The \({{\rm{G}}}_{i}^{\ast }\) statistic uses each spatial feature when quantifying the cluster intensity of a neighbourhood; as a result, it tends to homogenise a variable per cluster by concealing isolated instances of variation that may exist within clusters. Such isolated occurrences can be identified using cluster–outlier analysis. This cluster–outlier analysis was done in this study using Anselin Local Moran’s I statistic (Eq. 3) which implements the computation in two sequential steps. The first step calculates clusters of high and low values similar to hotspot analysis computed using \({{\rm{G}}}_{i}^{\ast }\) statistic, but with the target protected area not included in the calculation. The second step compares the value of interest (e.g. species richness) of the target feature against the cluster value, and determines if the target has a value that is considered an outlier to the cluster.

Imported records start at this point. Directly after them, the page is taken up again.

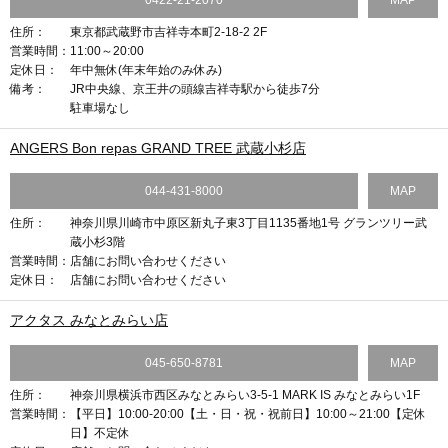
0422-21-2070
MAP
住所：
東京都武蔵野市吉祥寺本町2-18-2 2F
営業時間：
11:00～20:00
定休日：
年中無休(年末年始のみ休み)
備考：
JR中央線、京王井の頭線吉祥寺駅から徒歩7分
駐車場なし
ANGERS Bon repas GRAND TREE 武蔵小杉店
044-431-8000
MAP
住所：
神奈川県川崎市中原区新丸子東3丁目1135番地1号 グランツリー武
蔵小杉3階
営業時間：
店舗にお問い合わせください
定休日：
店舗にお問い合わせください
アクタス みなとみらい店
045-650-8781
MAP
住所：
神奈川県横浜市西区みなとみらい3-5-1 MARK IS みなとみらい1F
営業時間：
【平日】10:00-20:00【土・日・祝・祝前日】10:00～21:00【定休
日】不定休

$${I}_{i}=\frac{{x}_{i}-\bar{x}\,}{{s}_{i}^{2}}\mathop{\sum }\limits_{j=1,\,j\ne i}^{N}{w}_{i,j}({x}_{j}-\bar{x})$$
(3)

A positive Ii indicates the value of a protected area (target) is similar to the value of a cluster it is located in, while a negative value shows the protected area is an outlier of its surrounding cluster. Like the Getis-Ord and the global Moran’s I statistics, Anselin Local Moran’s I statistics is standardized by converting it to a z-score that is used to test whether or not a target (a protected area) has a variable of interest (e.g. species richness) that varies significantly from the surrounding cluster. All spatial pattern analyses were executed in ArcGIS version 10.6 (ESRI, Redlands, CA).

Assessing invasion status by biome types and PA classifications

Analysis of variance was used to assess whether or not invasion status varied by biome types and PA classifications. All the three invasion status indicators (species abundance, invaded area ratio and species richness) were used in the analysis of variance. Two statistics were used for each invasion indicator; these included values of the original variable of invasion indices and the spatial pattern statistics (quantified by Getis-Ord Gi and Anselin Local Moran’s I). A histogram-based observation of the data particularly those with few protected areas per biome and PAs classification type showed distribution of values that deviated from the normal. As a result, a non-parametric approach namely Kruskal-Wallis49 test was applied to compare the statistics. Kruskal-Wallis is a rank-based statistic that tests if an independent variable of two or more samples or groups of samples differ significantly.